En efecto en ellos la Iglesia
percibe su caminar hacia el futuro que le espera y encuentra la imagen y
llamada de aquella alegre juventud, con la que el Espíritu de Cristo
incesantemente la enriquece. En ese sentido el Concilio ha definido a
los jóvenes como: “la esperanza de la Iglesia”.
“La Iglesia mira a
los jóvenes, es más, la Iglesia de manera especial se mira a sí misma
en los jóvenes, en todos ustedes y, a la vez, en cada una y en cada uno
de ustedes”, así se desprende de la carta dirigida a los jóvenes del
mundo el 31 de marzo de 1985. Ha sido así desde el principio, desde los
tiempos apostólicos. Las palabras de San Juan en su primera carta pueden
sen un singular testimonio: “Os escribo jóvenes, porque han vencido al
maligno, porque han conocido al padre, porque son fuertes y la palabra
de Dios habita en ustedes.” (1 Jn. 2,13)
En nuestra generación,
al comenzar el segundo milenio, también la Iglesia se mira a sí misma en
la juventud. Y es que no deben considerarse simplemente como objeto de
la solicitud pastoral de la Iglesia; son de hecho sujetos activos,
protagonistas de la evangelización y de la renovación social. Su
sensibilidad percibe profundamente los valores de la justicia y la paz.
Su corazón está abierto a la fraternidad, a la amistad y a la
solidaridad. Pero también están llenos de inquietudes, de desilusiones,
de angustias y miedo al mundo, además de las tentaciones propias de la
juventud.
Por eso la Iglesia no se cansa de anunciar a
Jesucristo, de proclamar su Evangelio como la única respuesta a las más
radicales aspiraciones de los jóvenes, como la propuesta fuerte y
enaltecedora de un seguimiento personal que supone compartir el amor
filial de Jesús por el Padre y la participación en su misión de
salvación de la humanidad.
La Iglesia tiene tanto que decirle a
los jóvenes y a su vez ellos tienen tanto que aportar.
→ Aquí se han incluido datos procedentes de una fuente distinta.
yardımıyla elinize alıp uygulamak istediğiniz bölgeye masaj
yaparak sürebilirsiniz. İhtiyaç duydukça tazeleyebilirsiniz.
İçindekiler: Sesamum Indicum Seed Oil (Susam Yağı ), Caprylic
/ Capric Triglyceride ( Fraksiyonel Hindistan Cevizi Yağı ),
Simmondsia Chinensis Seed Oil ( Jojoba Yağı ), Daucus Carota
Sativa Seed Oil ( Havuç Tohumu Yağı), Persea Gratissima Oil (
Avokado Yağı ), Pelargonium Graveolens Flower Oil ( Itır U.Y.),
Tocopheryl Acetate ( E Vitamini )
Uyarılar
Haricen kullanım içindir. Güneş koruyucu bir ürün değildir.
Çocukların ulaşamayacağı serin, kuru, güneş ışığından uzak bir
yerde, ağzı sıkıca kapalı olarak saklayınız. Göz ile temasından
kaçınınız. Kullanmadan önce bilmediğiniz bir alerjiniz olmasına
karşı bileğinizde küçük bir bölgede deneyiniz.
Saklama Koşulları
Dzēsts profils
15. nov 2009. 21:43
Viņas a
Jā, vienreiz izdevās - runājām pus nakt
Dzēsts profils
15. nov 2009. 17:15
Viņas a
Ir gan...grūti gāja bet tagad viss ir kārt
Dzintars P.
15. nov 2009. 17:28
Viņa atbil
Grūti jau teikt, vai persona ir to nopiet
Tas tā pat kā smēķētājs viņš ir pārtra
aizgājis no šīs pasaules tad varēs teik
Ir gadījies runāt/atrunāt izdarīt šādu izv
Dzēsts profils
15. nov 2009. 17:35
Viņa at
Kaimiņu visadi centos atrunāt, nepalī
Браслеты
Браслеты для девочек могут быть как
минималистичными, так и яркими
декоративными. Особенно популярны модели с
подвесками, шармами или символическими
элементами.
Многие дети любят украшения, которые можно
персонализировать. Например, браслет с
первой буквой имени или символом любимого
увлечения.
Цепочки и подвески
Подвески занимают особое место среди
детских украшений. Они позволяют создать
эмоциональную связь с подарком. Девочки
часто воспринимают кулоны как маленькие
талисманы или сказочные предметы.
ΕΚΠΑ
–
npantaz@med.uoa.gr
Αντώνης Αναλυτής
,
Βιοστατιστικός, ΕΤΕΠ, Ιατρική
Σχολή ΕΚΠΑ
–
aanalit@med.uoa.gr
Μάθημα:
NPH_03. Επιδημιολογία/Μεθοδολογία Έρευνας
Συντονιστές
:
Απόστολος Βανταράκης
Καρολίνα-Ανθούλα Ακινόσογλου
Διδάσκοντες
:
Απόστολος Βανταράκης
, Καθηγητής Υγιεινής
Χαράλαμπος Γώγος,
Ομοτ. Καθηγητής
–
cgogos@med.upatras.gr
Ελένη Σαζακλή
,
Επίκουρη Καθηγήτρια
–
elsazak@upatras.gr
Este diálogo
recíproco, que se ha de llevar a cabo con gran cordialidad, claridad y
valentía, favorecerá en encuentro y el intercambio entre generaciones y
será fuente de riqueza y juventud para la Iglesia y para la sociedad
civil. Dice el concilio en su mensaje a los jóvenes: “La Iglesia los
mira con confianza y con amor, ella es la verdadera juventud del mundo.
Miradla y encontrarán en ella el rostro de Cristo.”